A la suite du rapport du ministre de la police venaient les pièces saisies sur les conspirateurs et celles dont ils étaient l'objet, cotées depuis A jusqu'à A M. Une, signée Louis, et plus bas Lavauguyon, excita dans le conseil de grands éclats de rire, parce qu'elle portait pour date de l'an premier de notre règne. Dans une autre, on berçait le roi d'un soulèvement général en France. Le directoire royal suprême, séant à Paris, annonçait qu'au signal donné Lyon lèverait de nouveau l'étendard de la révolte, et le Jura ferait marcher doute mille hommes sous l'étendard des lis.

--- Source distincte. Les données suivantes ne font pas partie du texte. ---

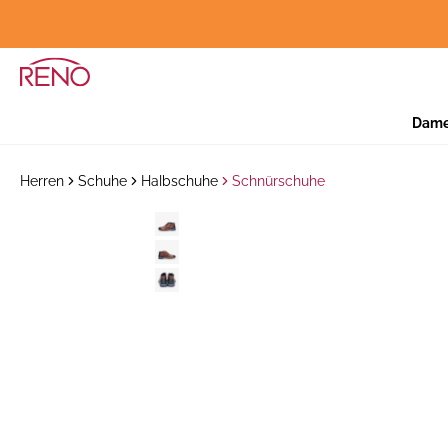
Dam
Herren
Schuhe
Halbschuhe
Schnürschuhe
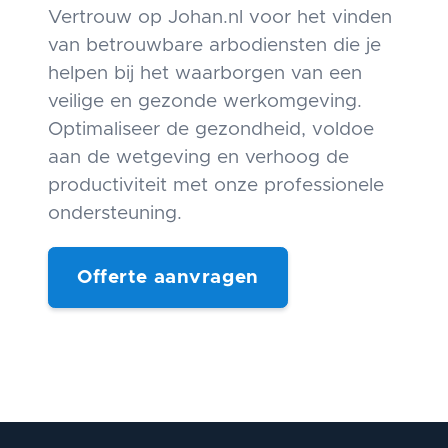
Vertrouw op Johan.nl voor het vinden
van betrouwbare arbodiensten die je
helpen bij het waarborgen van een
veilige en gezonde werkomgeving.
Optimaliseer de gezondheid, voldoe
aan de wetgeving en verhoog de
productiviteit met onze professionele
ondersteuning.
Offerte aanvragen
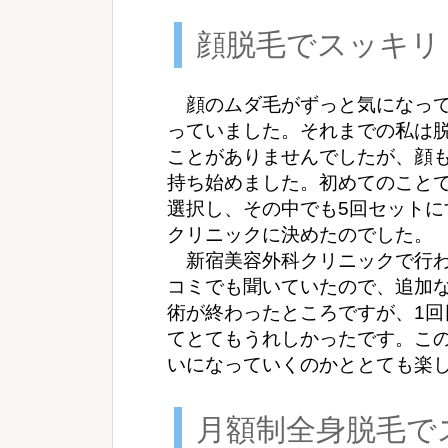
顔脱毛でスッキリ
顔のムダ毛がずっと気になって
っていました。それまでの私は
ことがありませんでしたが、顔
持ち始めました。初めてのこと
選択し、その中でも5回セット
クリニックに決めたのでした。
新宿美容外科クリニックで行わ
コミでも聞いていたので、追加
術が終わったところですが、1回
てとてもうれしかったです。こ
いになっていくのかととても楽
月額制全身脱毛で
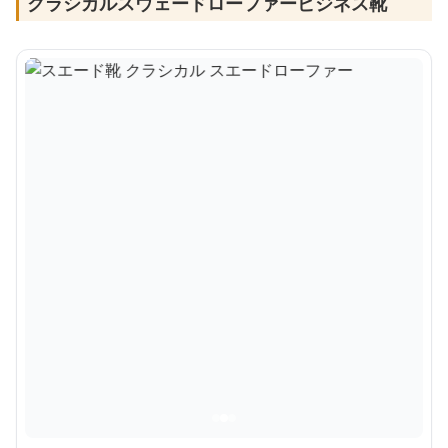
クラシカルスウェードローファービジネス靴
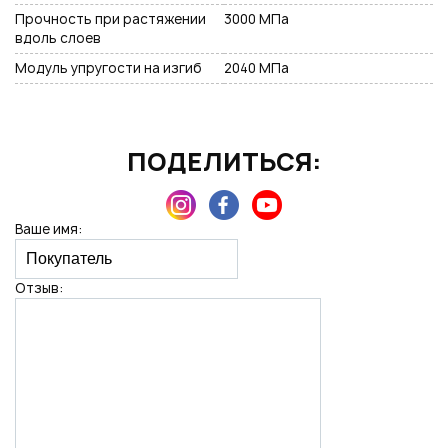
Прочность при растяжении
3000 МПа
вдоль слоев
Модуль упругости на изгиб
2040 МПа
ПОДЕЛИТЬСЯ:
Ваше имя:
Отзыв:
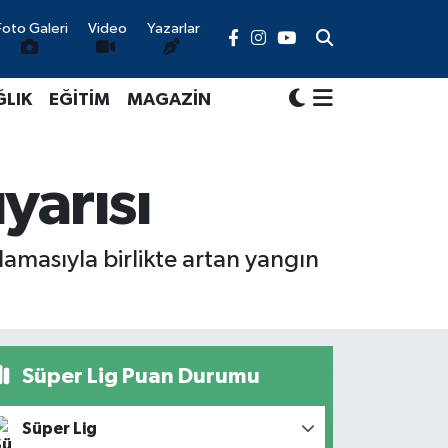
Foto Galeri
Video
Yazarlar
ĞLIK
EĞİTİM
MAGAZİN
yarısı
amasıyla birlikte artan yangın
Süper Lig Puan Durumu
Süper Lig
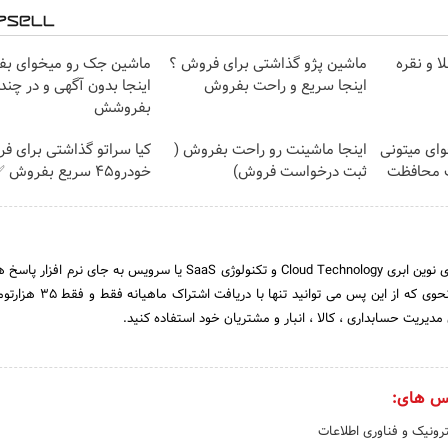
ا و نقره
ماشین پژو گذاشتی برای فروش ؟
ماشین جک رو میخوای ب
اینجا سریع و راحت بفروش
اینجا بدون آگهی و در چن
بفروشش
وای میتونی
اینجا ماشینت رو راحت بفروش (
کیا سراتو گذاشتی برای ف
ت محافظت
ثبت درخواست فروش)
خودرو45 سریع بفروش ✅
ابرستان با تکیه بر تکنولوژی نوین ابری Cloud Technology و تکنولوژی SaaS یا سرویس به جای
های شما را داده است به نحوی که از این پس می تو
مدیریت حسابداری ، کالا ، انبار و مشتریان خود استفاده کنید.
س های:
رونیک و فناوری اطلاعات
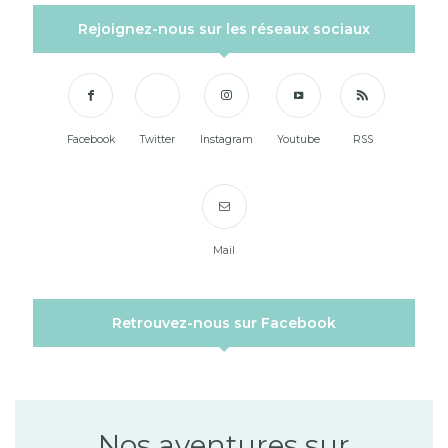
Rejoignez-nous sur les réseaux sociaux
Facebook
Twitter
Instagram
Youtube
RSS
Mail
Retrouvez-nous sur Facebook
Nos aventures sur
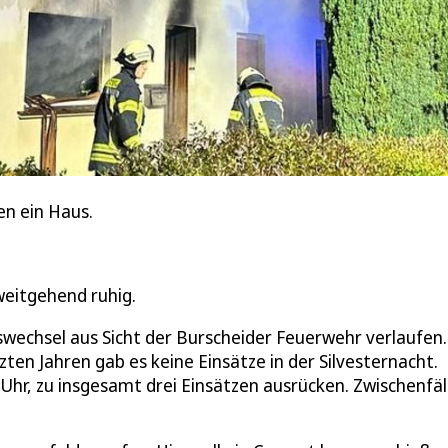
en ein Haus.
 weitgehend ruhig.
eswechsel aus Sicht der Burscheider Feuerwehr verlaufen
zten Jahren gab es keine Einsätze in der Silvesternacht.
 Uhr, zu insgesamt drei Einsätzen ausrücken. Zwischenfäl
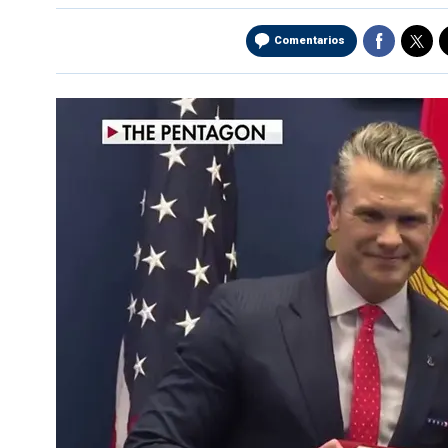
Comentarios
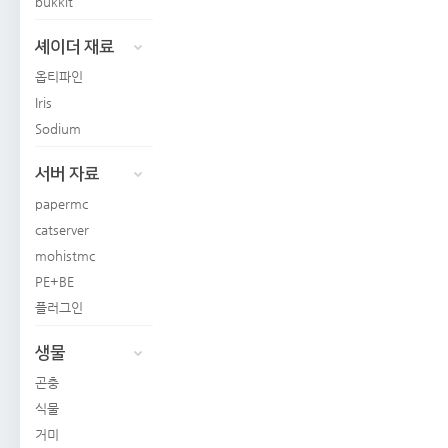
bukkit
셰이더 재료
옵티파인
Iris
Sodium
서버 자료
papermc
catserver
mohistmc
PE+BE
플러그인
생물
곤충
식물
거미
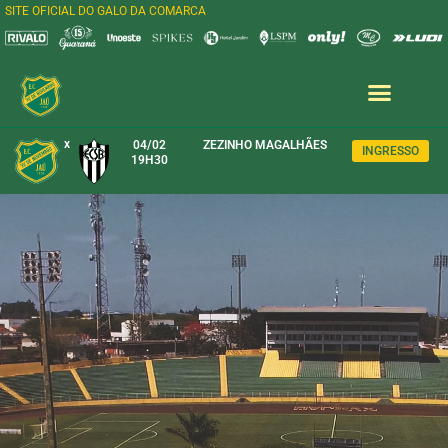
SITE OFICIAL DO GALO DA COMARCA
x
04/02
ZEZINHO MAGALHÃES
INGRESSO
19H30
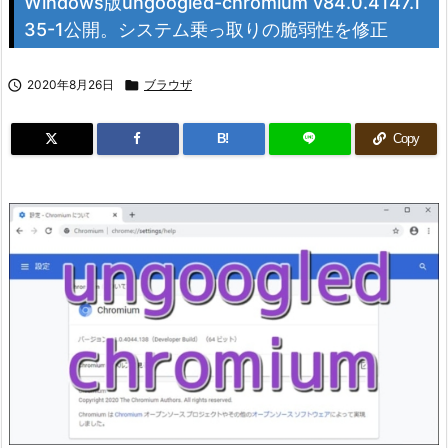
Windows版ungoogled-chromium v84.0.4147.1
35-1公開。システム乗っ取りの脆弱性を修正

2020年8月26日

ブラウザ
B!
Copy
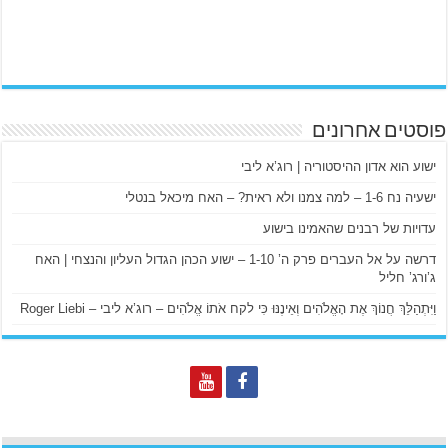
פוסטים אחרונים
ישוע הוא אדון ההיסטוריה | רוג’א ליבי
ישעיה נח 1-6 – למה צמנו ולא ראית? – האח מיכאל בנטלי
עדויות של רבנים שהאמינו בישוע
דרשה על אל העברים פרק ה’ 1-10 – ישוע הכהן הגדול העליון והנצחי | האח
ג’ורג’ חליל
וַיִּתְהַלֵּךְ חֲנוֹךְ אֶת הָאֱלֹהִים וְאֵינֶנּוּ כִּי לקח אֹתוֹ אֱלֹהִים – רוג’א ליבי – Roger Liebi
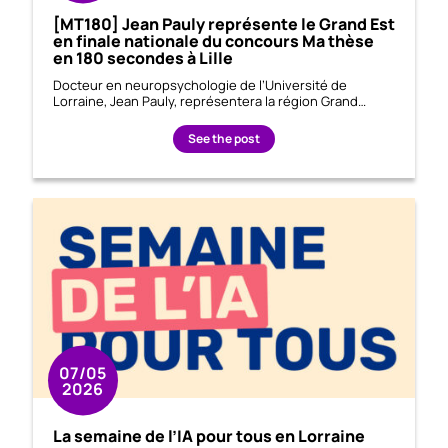
[MT180] Jean Pauly représente le Grand Est
en finale nationale du concours Ma thèse
en 180 secondes à Lille
Docteur en neuropsychologie de l’Université de
Lorraine, Jean Pauly, représentera la région Grand…
See the post
07/05
2026
La semaine de l’IA pour tous en Lorraine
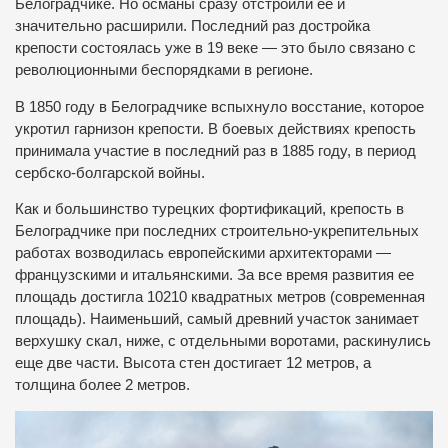
Белоградчике. Но османы сразу отстроили ее и
значительно расширили. Последний раз достройка
крепости состоялась уже в 19 веке — это было связано с
революционными беспорядками в регионе.
В 1850 году в Белоградчике вспыхнуло восстание, которое
укротил гарнизон крепости. В боевых действиях крепость
принимала участие в последний раз в 1885 году, в период
сербско-болгарской войны.
Как и большинство турецких фортификаций, крепость в
Белоградчике при последних строительно-укрепительных
работах возводилась европейскими архитекторами —
французскими и итальянскими. За все время развития ее
площадь достигла 10210 квадратных метров (современная
площадь). Наименьший, самый древний участок занимает
верхушку скал, ниже, с отдельными воротами, раскинулись
еще две части. Высота стен достигает 12 метров, а
толщина более 2 метров.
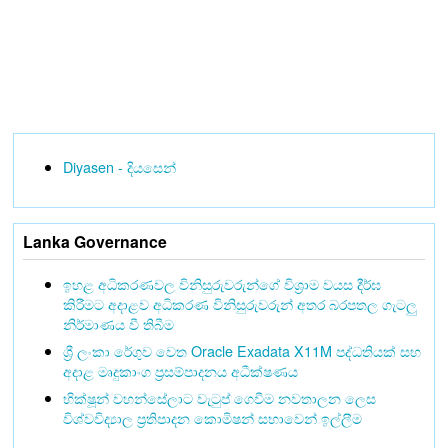
Diyasen - දියසෙන්
Lanka Governance
ඉහළ අධිකරණවල විනිසුරුවරුන්ගේ විශ්‍රාම වයස දීර්ඝ
කිරීමට අදාළව අධිකරණ විනිසුරුවරුන් අතර බරපතල ගැටලු
නිර්මාණය වී තිබීම
ශ්‍රී ලංකා රේගුව වෙත Oracle Exadata X11M පද්ධතියක් සහ
අදාළ මෘදුකාංග ප්‍රසම්පාදනය අධීක්ෂණය
භික්ෂූන් වහන්සේලාට වැටුප් ගෙවීම නවතාලන ලෙස
විශ්වවිද්‍යාල ප්‍රතිපාදන කොමිෂන් සභාවෙන් ඉල්ලීම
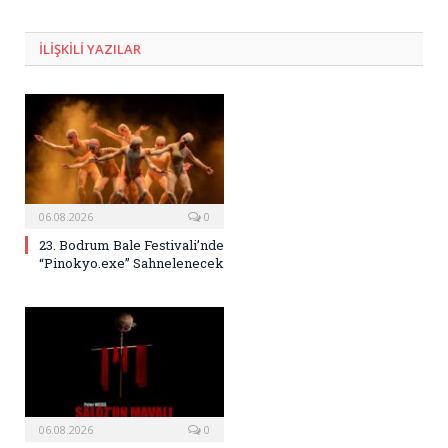
Posta
ILIŞKILI
YAZILAR
06.08.2026
0
23. Bodrum Bale Festivali’nde
“Pinokyo.exe” Sahnelenecek
06.08.2026
0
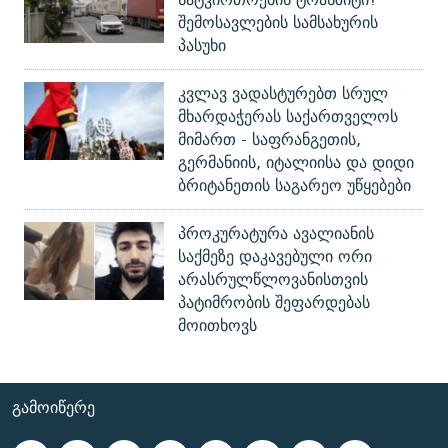
შემოსავლების სამსახურის
პასუხი
კვლავ ვადასტურებთ სრულ
მხარდაჭერას საქართველოს
მიმართ - საფრანგეთის,
გერმანიის, იტალიისა და დიდი
ბრიტანეთის საგარეო უწყებები
პროკურატურა ავალიანის
საქმეზე დაკავებული ორი
არასრულწლოვანისთვის
პატიმრობის შეფარდებას
მოითხოვს
ᲒᲐᲛᲝᲘᲬᲔᲠᲔ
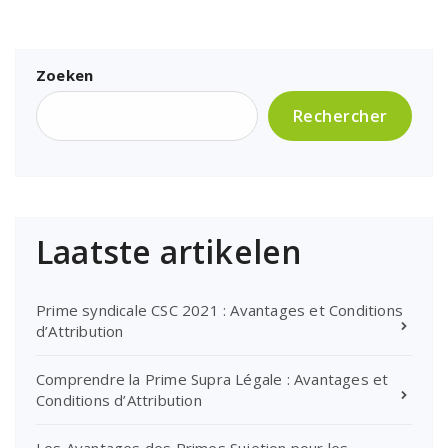
Zoeken
Rechercher
Laatste artikelen
Prime syndicale CSC 2021 : Avantages et Conditions
d’Attribution
Comprendre la Prime Supra Légale : Avantages et
Conditions d’Attribution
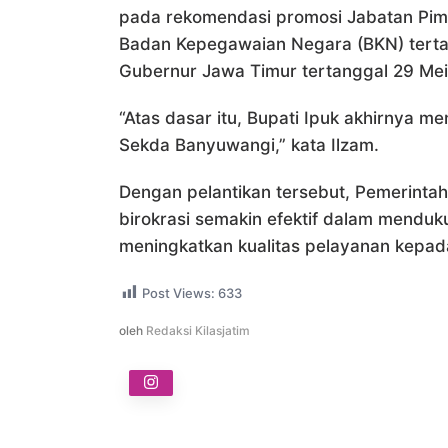
pada rekomendasi promosi Jabatan Pim
Badan Kepegawaian Negara (BKN) tertan
Gubernur Jawa Timur tertanggal 29 Mei
“Atas dasar itu, Bupati Ipuk akhirnya 
Sekda Banyuwangi,” kata Ilzam.
Dengan pelantikan tersebut, Pemerinta
birokrasi semakin efektif dalam mend
meningkatkan kualitas pelayanan kepad
Post Views:
633
oleh
Redaksi Kilasjatim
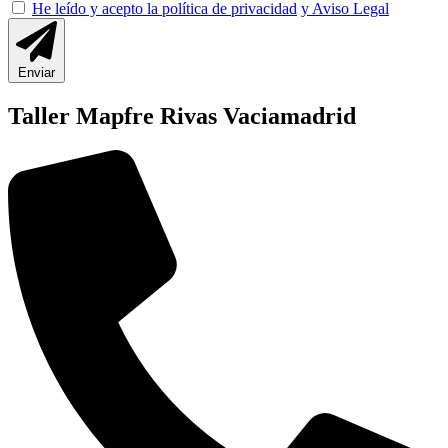
He leído y acepto la política de privacidad
y Aviso Legal
Enviar
Taller Mapfre Rivas Vaciamadrid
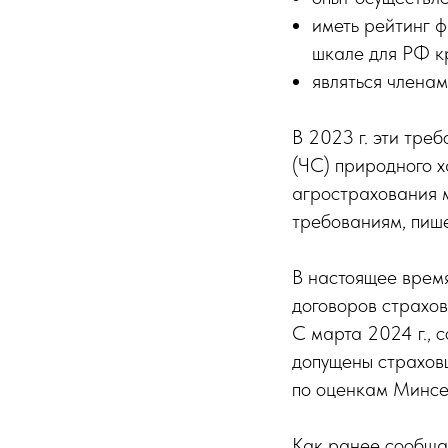
иметь рейтинг 
шкале для РФ кр
являться члена
В 2023 г. эти тре
(ЧС) природного х
агрострахования м
требованиям, пиш
В настоящее время
договоров страхов
С марта 2024 г., 
допущены страхов
по оценкам Минсел
Как ранее сообща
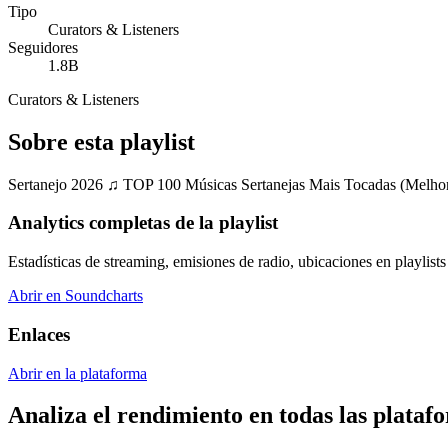
Tipo
Curators & Listeners
Seguidores
1.8B
Curators & Listeners
Sobre esta playlist
Sertanejo 2026 ♫ TOP 100 Músicas Sertanejas Mais Tocadas (Melhore
Analytics completas de la playlist
Estadísticas de streaming, emisiones de radio, ubicaciones en playlists 
Abrir en Soundcharts
Enlaces
Abrir en la plataforma
Analiza el rendimiento en todas las plataf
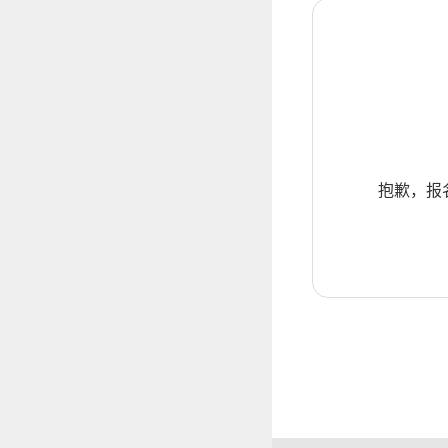
抱歉，报名暂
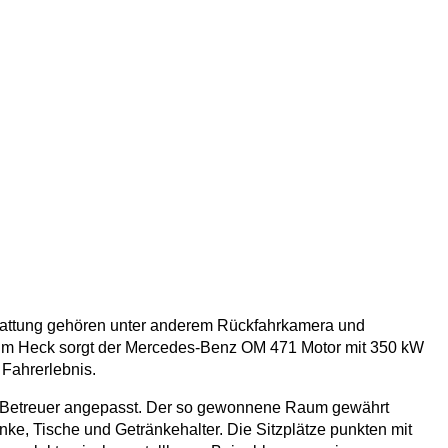
stattung gehören unter anderem Rückfahrkamera und
t. Im Heck sorgt der Mercedes-Benz OM 471 Motor mit 350 kW
 Fahrerlebnis.
sten Betreuer angepasst. Der so gewonnene Raum gewährt
ke, Tische und Getränkehalter. Die Sitzplätze punkten mit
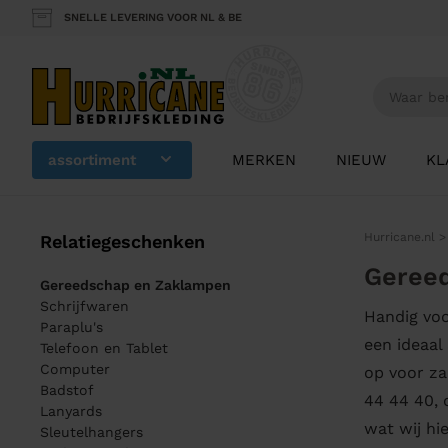
SNELLE LEVERING VOOR NL & BE
assortiment
MERKEN
NIEUW
KL
Hurricane.nl
Relatiegeschenken
Geree
Gereedschap en Zaklampen
Schrijfwaren
Handig voo
Paraplu's
een ideaal
Telefoon en Tablet
Computer
op voor za
Badstof
44 44 40, 
Lanyards
wat wij hi
Sleutelhangers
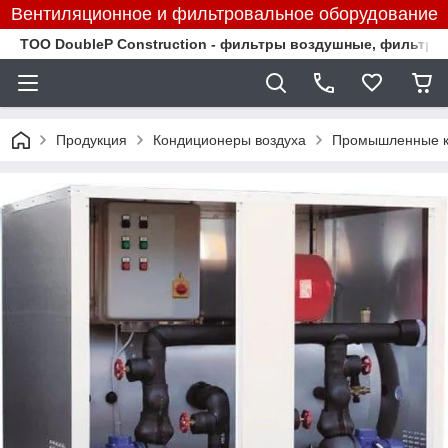
Вентиляционное и фильтровальное оборудование
TOO DoubleP Construction - фильтры воздушные, фильтр
Продукция
Кондиционеры воздуха
Промышленные к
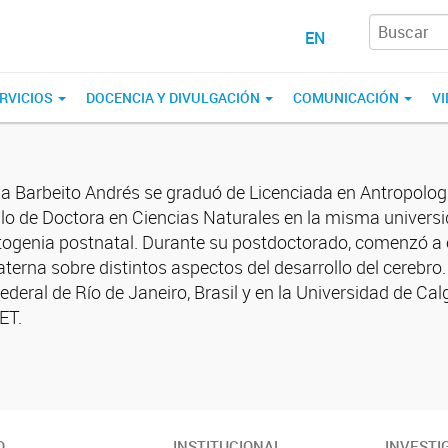
EN
RVICIOS
DOCENCIA Y DIVULGACIÓN
COMUNICACIÓN
VI
a Barbeito Andrés se graduó de Licenciada en Antropologí
ulo de Doctora en Ciencias Naturales en la misma universi
togenia postnatal. Durante su postdoctorado, comenzó a est
aterna sobre distintos aspectos del desarrollo del cerebro
ederal de Río de Janeiro, Brasil y en la Universidad de 
ET.
O
INSTITUCIONAL
INVESTI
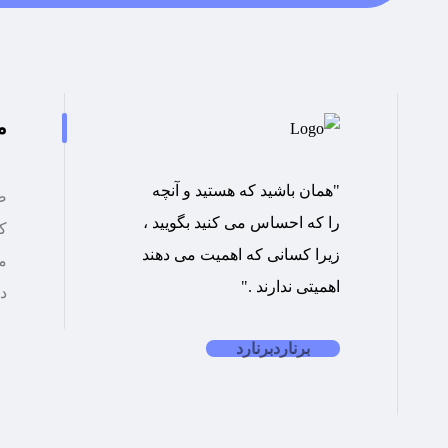
م
"همان باشید که هستید و آنچه
ص
را که احساس می کنید بگویید ،
کت
زیرا کسانی که اهمیت می دهند
م
اهمیتی ندارند ."
د
برنارد
برنارد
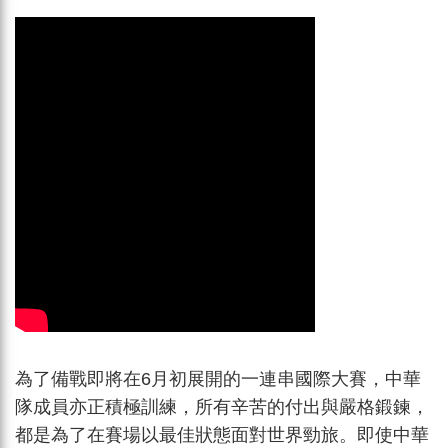
為了備戰即將在6月初展開的一連串國際大賽，中華
隊成員亦正積極訓練，所有辛苦的付出與嚴格鍛鍊，
都是為了在賽場以最佳狀態面對世界勁旅。即使中華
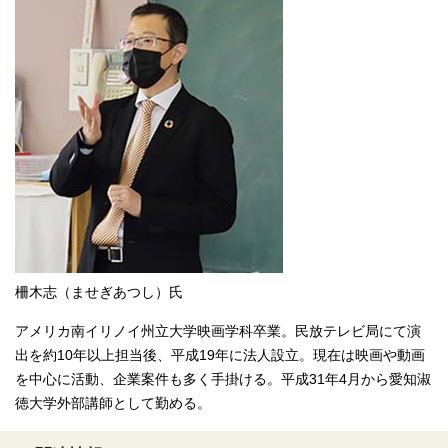
柵木志（ませぎあつし）氏
アメリカ南イリノイ州立大学映画学科卒業。民放テレビ局にて演
出を約10年以上担当後、平成19年に法人設立。現在は映画や動画
を中心に活動、企業案件も多く手掛ける。平成31年4月から愛知淑
徳大学外部講師として勤める。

Les chefs qui prendraient le commandement seraient le duc d'Angoulême, dont on attendait à Paris la prochaine arrivée en la compagnie du duc de Bourbon ; le prince de Poix, le premier entre les incapables ; le comte de Puyssaie et le baron de Poly. Malgré le pardon universel que le roi accorderait, de nombreuses victimes tomberaient sous le fer vengeur de la justice : celles qui passeraient d'abord seraient La Fayette, que l'on amènerait, de sa prison à Olmutz en Autriche, dans une cage de fer ; Menou, Dumas, du conseil des anciens, Lameth (les deux frères), Barras, Carnot, Tallien, etc. Au supplice à Paris de l'ancien général en chef de la garde nationale de France, on inviterait les ambassadeurs des puissances européennes. On commencerait l'exécution du complot par une émeute jacobine, qui serait excitée. On tâcherait par tous les moyens possibles d'empêcher les prochaines élections au corps législatif. La mort, enfin, frapperait les constitutionnels de 1791, et il y aurait amnistie pour les anarchistes égarés.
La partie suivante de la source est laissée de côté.